#### What to do
Every line of the listing below should be written out exactly, minus its pictures.
** Dataset records follows **
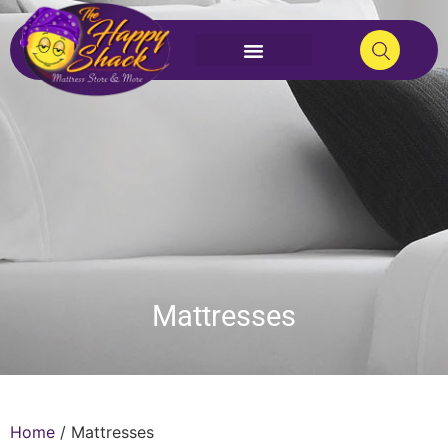
Mattresses
Home
/ Mattresses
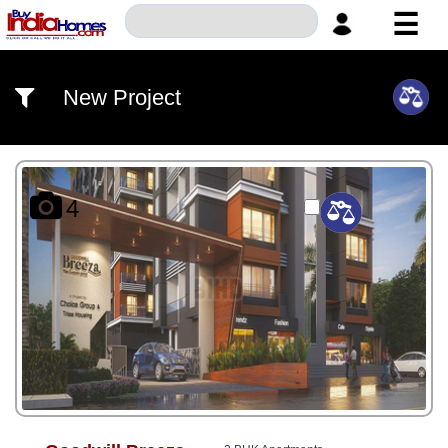
☰
HOME
New Project
ABOUT
US
SERVICES
4
BUILDERS
NRI
INVESTOR
CONTACT
US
** End of Dataset records **
#### Exercise result
Mattresses
Home
/ Mattresses
☰
HOME
New Project
ABOUT
US
SERVICES
4
BUILDERS
NRI
INVESTOR
CONTACT
US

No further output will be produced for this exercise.